One important element of this program calls for the corporate head office to provide local country managers with a menu of business principles to focus on in the coming year. These principles include areas such as customer service, marketing, and restaurant re-imaging. Each country manager then picks three to five areas to focus on for success in the local market. For example, if France is introducing a new menu item, it might create business targets around that for the year. Human resource managers then submit their business cases and targets to senior executives at headquarters for approval. At the end of the year, the country’s annual incentive pool is based on how the region met its targets, as well as on the business unit’s operating income. A portion of an individual employee’s annual bonus is based upon that mix.
The other portion of an employee’s annual incentive is based on individual performance. McDonald’s has always had a performance rating system, but in 2004 the company introduced global guidelines that suggest 20 percent of employees receive the highest rating, 70 percent the middle, and 10 percent the bottom. By giving guidelines rather than forced ranking, McDonald’s hopes to encourage differentiation of performance while allowing for some local flexibility nuances. By providing principles and guidance, and yet allowing local managers to customize their compensation programs to meet local market demands, McDonald’s also claims it has seen a reduction in turnover. The company’s own internal surveys suggest more employees now believe that their compensation is fair and reflects local market conditions.
Source: J. Marquez, “McDonald’s Rewards Program Leaves Some Room for Local Flavor,” Workforce Management, April 10, 2006, p. 26.
National differences in compensation raise a perplexing question for an international business: Should the firm pay executives in different countries according to the prevailing standards in each country, or should it equalize pay on a global basis?

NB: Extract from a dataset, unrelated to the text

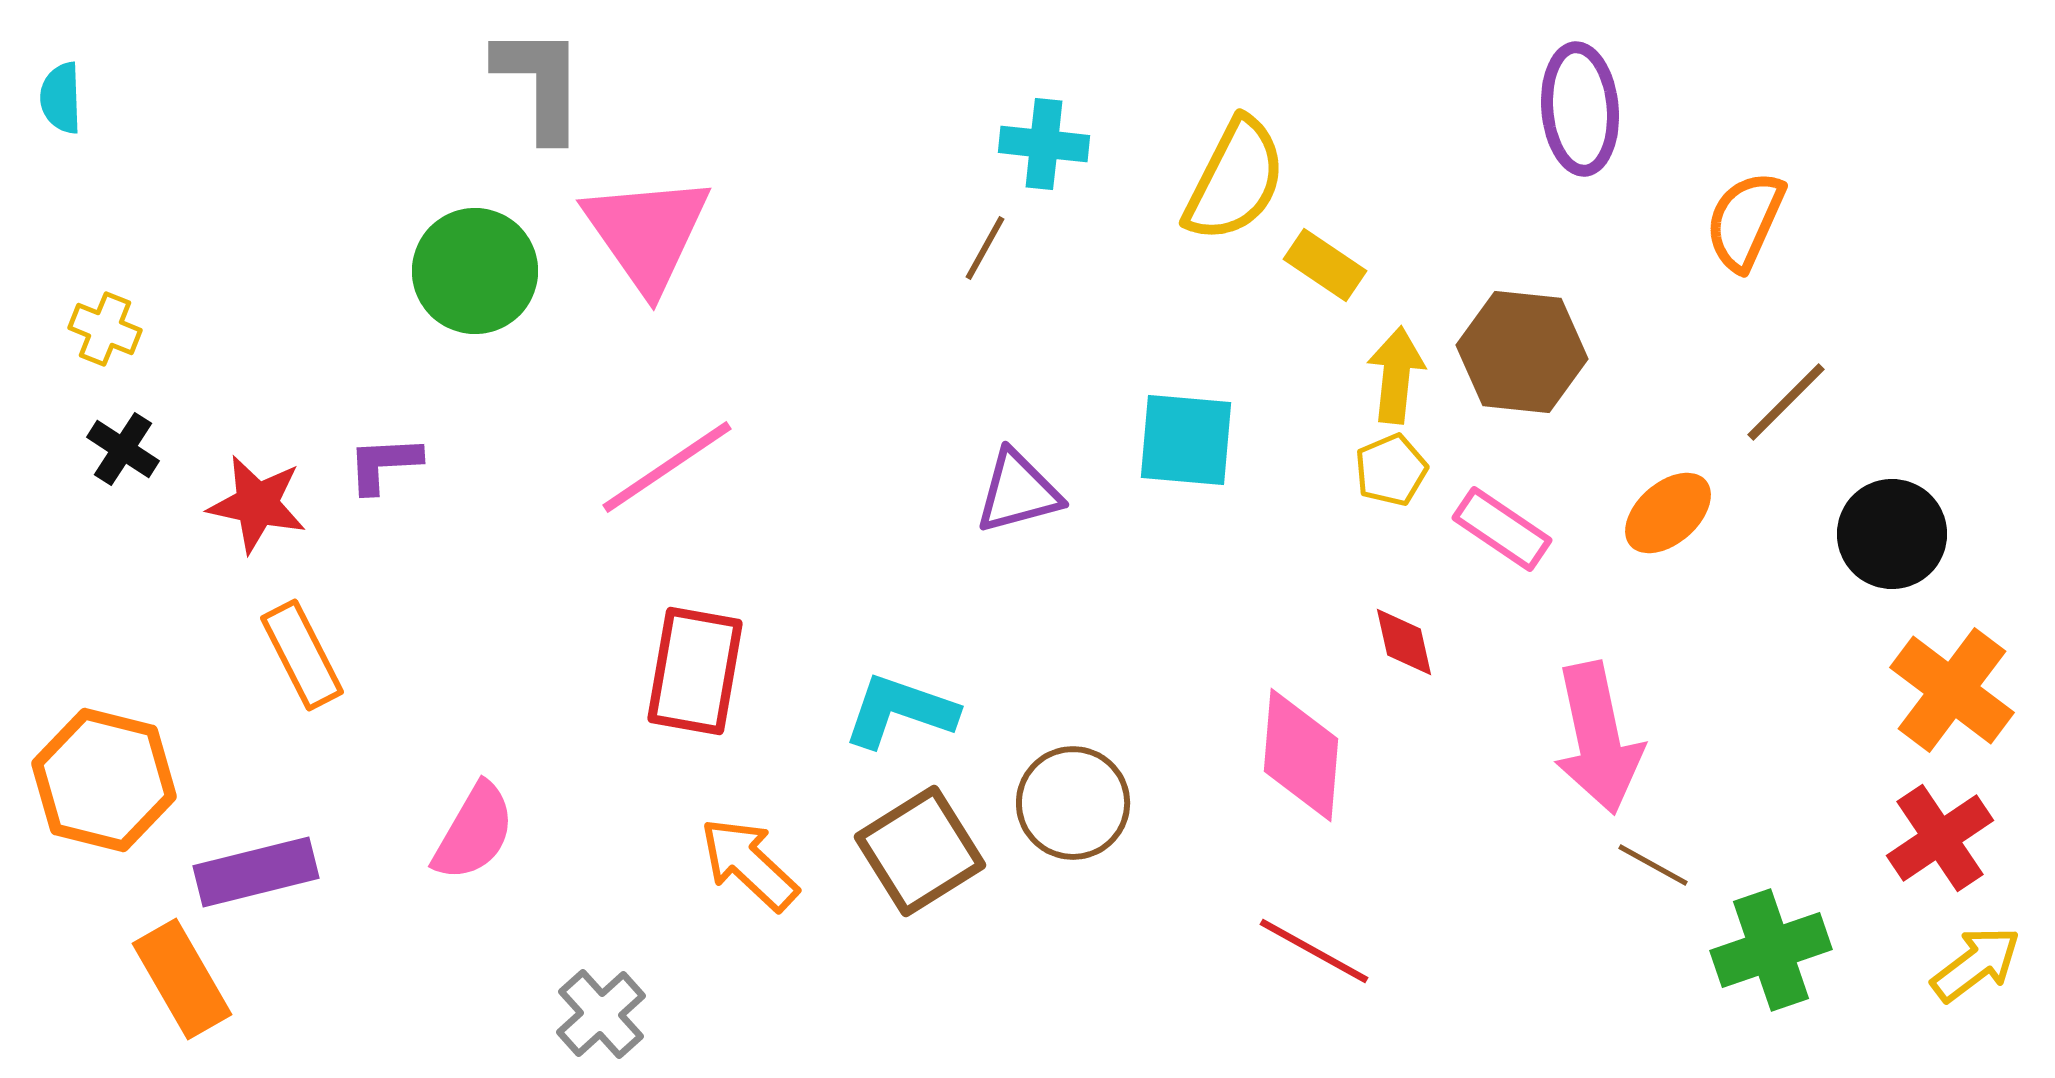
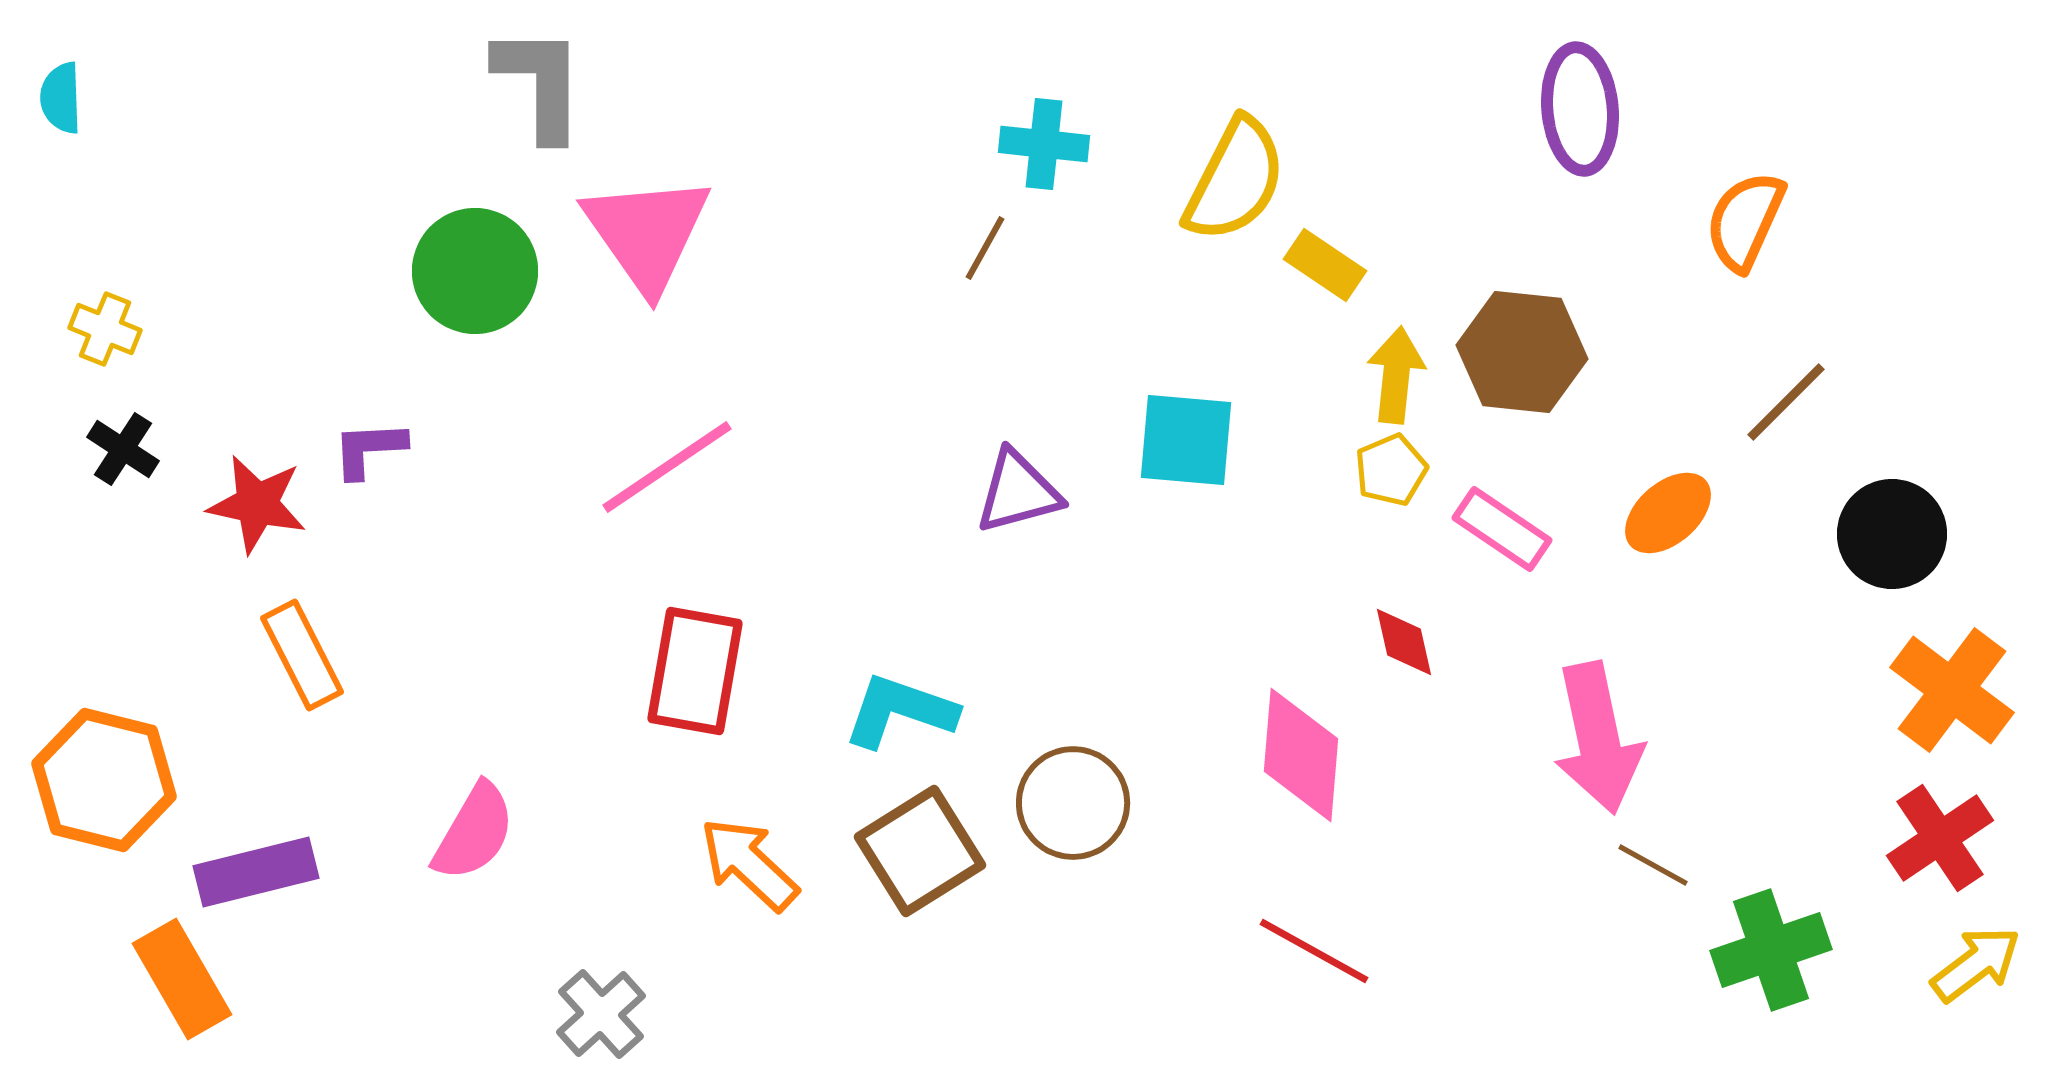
purple L-shape at (384, 464): moved 15 px left, 15 px up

The problem does not arise in firms pursuing ethnocentric or polycentric staffing policies. In ethnocentric firms, the issue can be reduced to that of how much home-country expatriates should be paid (which we will consider later). As for polycentric firms, the lack of managers’ mobility among national operations implies that pay can and should be kept country specific. There would seem to be no point in paying executives in Great Britain the same as U.S. executives if they never work side by side.
However, this problem is very real in firms with geocentric staffing policies. A geocentric staffing policy is consistent with a transnational strategy. One aspect of this policy is the need for a cadre of international managers that may include many different nationalities. Should all members of such a cadre be paid the same salary and the same incentive pay? For a U.S. based firm, this would mean raising the compensation of foreign nationals to U.S. levels, which could be expensive. If the firm does not equalize pay, it could cause considerable resentment among foreign nationals who are members of the international cadre and work with U.S. nationals. If a firm is serious about building an international cadre, it may have to pay its international executives the same basic salary irrespective of their country of origin or assignment. Currently, however, this practice is not widespread.

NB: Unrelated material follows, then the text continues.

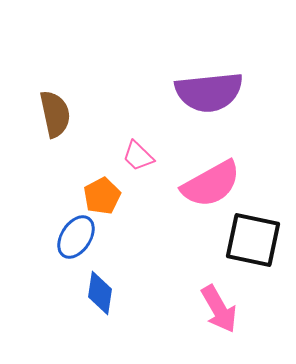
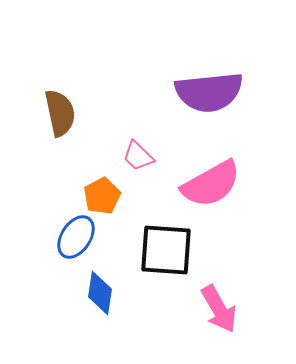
brown semicircle: moved 5 px right, 1 px up
black square: moved 87 px left, 10 px down; rotated 8 degrees counterclockwise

Over the past 10 years, many firms have moved toward a compensation structure that is based on consistent global standards, with employees being evaluated by the same grading system and having access to the same bonus pay and benefits structure irrespective of where they work. Some 85 percent of the companies in a survey by Mercer Management Consulting stated they now have a global compensation strategy in place.56 McDonald’s, which is featured in the accompanying Management Focus, is one such enterprise. Another survey found that two-thirds of multinationals now exercise central control over the benefit plans offered in different nations.57 However, except for a relative small cadre of internationally mobile executives, base pay in most firms is set with regard to local market conditions.